Um Mohamed (centre) and her family stand beside their makeshift water tanker in al-Zaatari. She is one of thousands of Jordanians who complain they have been left without potable water in the north for over three months.


By Taylor Luck


Mohamed Hassan grunted as he slowly lowered a clay jug from his right shoulder down to the floor of his one-room mud-brick house in northern Jordan. The 25-year-old had just completed what he said has become a daily 6km trek to the edge of his desert village of al-Kom al-Ahmar to retrieve what his family had long taken for granted: their daily water.
“This will be enough to drink, boil some tea and maybe some rice,” Hassan said as he cupped a handful of the murky, mineral-laden water he had retrieved from an artesian well at the edge of his village. He and his family of seven have relied on the well as their main water source since May.
“We haven’t even dreamed of bathing for months.”
Hassan is one of thousands of Jordanians who have been left without water services. Ongoing water cuts across the country are set to escalate a conflict over municipal services and a wider political crisis.
Jordan has long faced chronic water shortages. Classified as the world’s fourth water-poorest nation, it relies on rainwater reserves for some 20% of its annual, 1.5bn cu m needs.
The country’s water woes have reached crisis levels this summer with the influx of over half a million Syrians, pushing water demand up 16% and raising Jordan’s water deficit by 50%, from 400mn cu m (mcm) to 600 mcm.
No region has been hit harder by the water shortage than the city of Mafraq, 90km north of Amman. A rapid influx of Syrians has more than doubled the city’s population from 80,000 to 200,000. That halved available water per capita, which once stood at 100 mcm, to under 50 mcm per year.
Residents across the area, such as the city’s al-Hussain neighbourhood, claim they have witnessed a sharp decline in water services, with authorities reducing water deliveries from twice a week to twice a month. They allegedly suspended water supply altogether in May.

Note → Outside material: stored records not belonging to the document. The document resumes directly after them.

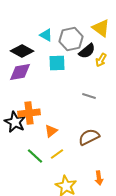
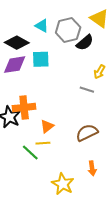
yellow arrow: (101, 60) -> (99, 72), moved
cyan square: (57, 63) -> (41, 59), moved
yellow line: (57, 154) -> (43, 143), moved, turned 32
orange arrow: (99, 178) -> (92, 168), moved

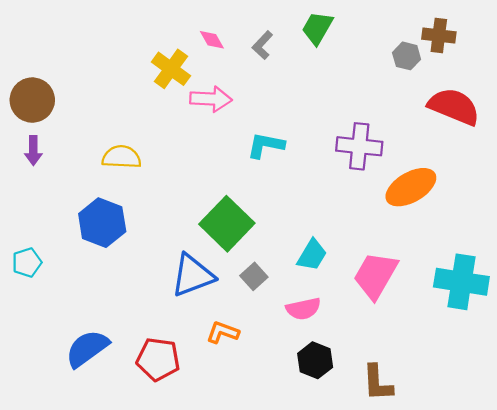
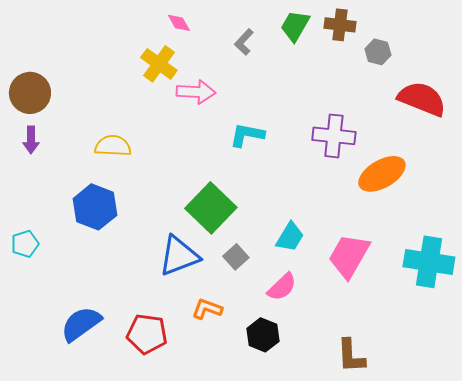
brown cross: (439, 35) -> (340, 25), moved
pink diamond: (212, 40) -> (179, 23), moved
pink semicircle: (303, 309) -> (282, 287), turned -32
black hexagon: (315, 360) -> (263, 335), moved

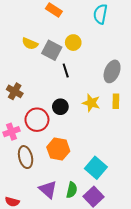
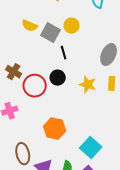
black circle: (60, 107) -> (58, 78), moved
red circle: (37, 120) -> (35, 86), moved
brown ellipse: (26, 157) -> (23, 154), moved

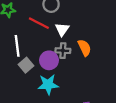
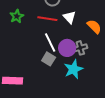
white line: (17, 46) -> (50, 42), moved
gray cross: (63, 51) -> (80, 48), moved

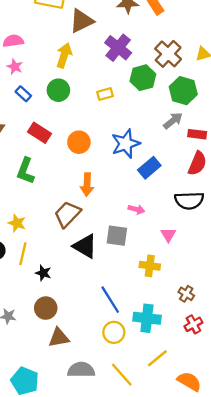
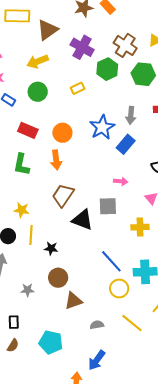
yellow arrow: (64, 55) -> (38, 61), turned -120
gray arrow: (173, 121) -> (131, 115), moved, turned 144
orange arrow: (87, 184) -> (56, 160), moved
gray semicircle: (81, 370) -> (97, 325), size x0.6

“We have been a dry city ever since the Syrians arrived,” resident Mohamed Mushagbeh said as he queued to purchase two 6-litre jugs of drinking water at a corner grocery store.
“If anyone has enough water to shower and wash their clothes, they are either rich or extremely lucky.”
The widespread shortages have forced thousands of Jordanians to rely on private water tankers and entrepreneurial private well-owners, who they claim have taken advantage of the crisis by raising their rates from $3 to over $7 per cu m this year.
With private water deliveries costing the average household over $100 per month — half of the country’s $210 minimum monthly wage — many Jordanians say they have opted to instead let their taps run dry.
“At the end of the day, we can barely afford our rent and food bills,” said Um Samer, whose family of six has been relying on bottled water since deliveries to their village of al-Hamra, north of Mafraq, were suspended in early June.  “We can’t take out a loan just to stop our thirst.”
Jordanian authorities say they are racing to ease the growing water crisis by renting hundreds of private wells across the country and contracting private water vendors at a cost of some $280mn this year.
Yet with the number of Syrians flooding into the country growing and water demand nearly doubling during the holy month of Ramadan, water officials admit they are facing an “uphill battle.”
 “Nearly overnight we had twice as many consumers and almost half the available resources,” says Ali Abu Sumaqqa, head of the water directorate of Mafraq — which has seen water demand nearly triple from some 600cu m per hour to over 1,500cu m per hour this year alone. “We are trying our best to limit cuts, but without greater international support, we just can’t continue to provide full service.”
With the country in the dead heat of summer, citizens’ patience with the ongoing cuts is wearing thin. Jordan has witnessed several angry protests over the ongoing water shortage, with hundreds of citizens from Mafraq to the southern city of Karak blocking off roads and marching on government buildings, warning Amman of a “popular uprising” should it fail to fill the pipes.
 “The government is raising electricity prices and taxes while letting us die of thirst,” Ahmed Bani Hassan said as he set ablaze a pile of tyres near the entrance to the Mafraq water directorate during a protest over water cuts in late June. “If the government refuses us our basic rights as human beings, then we will take them by force.”
Amman continues to beg for patience from citizens, pinning its hopes on long-term mega-schemes such as the Disi Project, a pipeline from an ancient aquifer near the southern port of Aqaba.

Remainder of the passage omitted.